I've been thinking about it a lot: Why do we listen to that voice that ignores the cultivation voice? The only explanation that I have is that it must be a BIG habit, and habits are really difficult to change. It's like swimming upstream sometimes. But the fact that it's difficult to change certainly doesn't mean that we should just ignore it. But how can we break such a habit? How can we constantly listen to the voice that says, "Cultivate, recite, recite more Amitofo"?
I don't really know how to break this habit, except by working harder, or just saying, "Okay, go to the Buddha hall. You don't have to stay; just go." Because once you get here, it's so wonderful that you don't want to leave.

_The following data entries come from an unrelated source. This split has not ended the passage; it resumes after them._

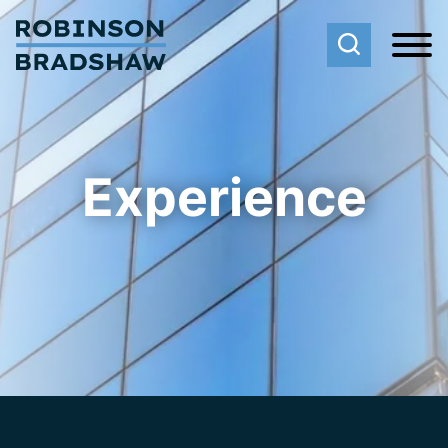
Cookie Settings
Main Content
Main Menu
Experience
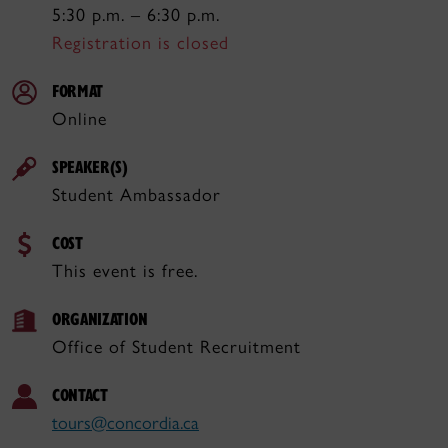
5:30 p.m. – 6:30 p.m.
Registration is closed
FORMAT
Online
SPEAKER(S)
Student Ambassador
COST
This event is free.
ORGANIZATION
Office of Student Recruitment
CONTACT
tours@concordia.ca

And we have to break the bad habit of being lazy or staying away from the Buddha hall, or even during our work, we should be listening to that voice that says, "Namo Amitofo, Namo Amitofo."
Because on our deathbeds it will be too late. We spend all this money buying insurance, getting a good education, making connections, and investing in stocks, but we have to make some kind of an insurance for after we die, because our lives are so short, and when we're laying there dying, I know that my number one thought is going to be, "Why didn't I recite more 'Namo Amitofo'?
That's all I'd like to say, except that I want to encourage anybody who has any ideas of how to be more perseverant and work hard to come up and talk, because coming up here and talking is part of our cultivation. It's important that we come and learn to speak our experiences and what we have learned and ask questions. So don't be afraid. It's scary, but that's okay. Amitofo!